Q: behaviour of mlockall(MCL_FUTURE) and VM

public inbox for linux-kernel@vger.kernel.org
 help / color / mirror / Atom feed

* Q: behaviour of mlockall(MCL_FUTURE) and VM_GROWSDOWN segments
@ 2002-01-11 19:26 Manfred Spraul
  2002-01-11 20:49 ` Andrew Morton
  0 siblings, 1 reply; 10+ messages in thread
From: Manfred Spraul @ 2002-01-11 19:26 UTC (permalink / raw)
  To: linux-kernel

If an app has an VM_GROWS{DOWN,UP} stack and calls
mlockall(MCL_FUTURE|MCL_CURRENT), which pages should the kernel lock?

* grow the vma to the maximum size and lock all.
* just according to the current size.

What should happen if the segment is extended by more than one page
at once? (i.e. a function with 100 kB local variables)

* Just allocate the page that is needed to handle the page faults
* always fill holes immediately.

Right now segments are not grown during the mlockall syscall. Some
codepaths fill holes (find_extend_vma()), most don't (page fault
handlers)

What's the right thing (tm) to do?
I don't care which implementation is choosen, but IMHO all
implementations should be identical

--
	Manfred

^ permalink raw reply	[flat|nested] 10+ messages in thread

* Re: Q: behaviour of mlockall(MCL_FUTURE) and VM_GROWSDOWN segments
  2002-01-11 19:26 Manfred Spraul
@ 2002-01-11 20:49 ` Andrew Morton
  2002-01-11 23:45   ` Richard Gooch
  0 siblings, 1 reply; 10+ messages in thread
From: Andrew Morton @ 2002-01-11 20:49 UTC (permalink / raw)
  To: Manfred Spraul; +Cc: linux-kernel

Manfred Spraul wrote:
> 
> If an app has an VM_GROWS{DOWN,UP} stack and calls
> mlockall(MCL_FUTURE|MCL_CURRENT), which pages should the kernel lock?
> 
> * grow the vma to the maximum size and lock all.
> * just according to the current size.
> 
> What should happen if the segment is extended by more than one page
> at once? (i.e. a function with 100 kB local variables)
> 
> * Just allocate the page that is needed to handle the page faults
> * always fill holes immediately.
> 
> Right now segments are not grown during the mlockall syscall.

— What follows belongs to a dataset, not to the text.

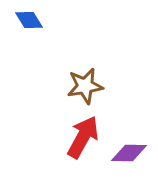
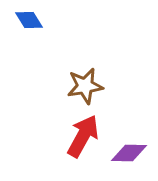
red arrow: moved 1 px up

Some
> codepaths fill holes (find_extend_vma()), most don't (page fault
> handlers)
> 
> What's the right thing (tm) to do?
> I don't care which implementation is choosen, but IMHO all
> implementations should be identical

This was a problem encountered when taking a libpthread-based
application from 2.4.7 to 2.4.15.   It ran fine with mlockall
under 2.4.7, but under 2.4.15 everything wedged up.   This was, I assume,
because under 2.4.15, the many pthread stacks were fully faulted in and
locked at mlockall() time.    We ended up just not using mlockall
at all.

Really the 2.4.15 behaviour is correct, but undesirable.  It requires
each thread to know apriori what its maximum stack use will be.
(I'm assuming that there's a way of setting a thread's stack size
in libpthread).

So in this case, the behaviour I would prefer is MCL_FUTURE for
all vma's *except* the stack.   Stack pages should be locked
only when they are faulted in.   Hard call.

-

^ permalink raw reply	[flat|nested] 10+ messages in thread

* Re: Q: behaviour of mlockall(MCL_FUTURE) and VM_GROWSDOWN segments
  2002-01-11 20:49 ` Andrew Morton
@ 2002-01-11 23:45   ` Richard Gooch
  0 siblings, 0 replies; 10+ messages in thread
From: Richard Gooch @ 2002-01-11 23:45 UTC (permalink / raw)
  To: Andrew Morton; +Cc: Manfred Spraul, linux-kernel

Andrew Morton writes:
> Manfred Spraul wrote:
> > 
> > If an app has an VM_GROWS{DOWN,UP} stack and calls
> > mlockall(MCL_FUTURE|MCL_CURRENT), which pages should the kernel lock?
> > 
> > * grow the vma to the maximum size and lock all.
> > * just according to the current size.
> > 
> > What should happen if the segment is extended by more than one page
> > at once? (i.e. a function with 100 kB local variables)
> > 
> > * Just allocate the page that is needed to handle the page faults
> > * always fill holes immediately.
> > 
> > Right now segments are not grown during the mlockall syscall. Some
> > codepaths fill holes (find_extend_vma()), most don't (page fault
> > handlers)
> > 
> > What's the right thing (tm) to do?
> > I don't care which implementation is choosen, but IMHO all
> > implementations should be identical
> 
> This was a problem encountered when taking a libpthread-based
> application from 2.4.7 to 2.4.15.   It ran fine with mlockall
> under 2.4.7, but under 2.4.15 everything wedged up.   This was, I assume,
> because under 2.4.15, the many pthread stacks were fully faulted in and
> locked at mlockall() time.    We ended up just not using mlockall
> at all.
> 
> Really the 2.4.15 behaviour is correct, but undesirable.  It requires
> each thread to know apriori what its maximum stack use will be.
> (I'm assuming that there's a way of setting a thread's stack size
> in libpthread).
> 
> So in this case, the behaviour I would prefer is MCL_FUTURE for
> all vma's *except* the stack.   Stack pages should be locked
> only when they are faulted in.   Hard call.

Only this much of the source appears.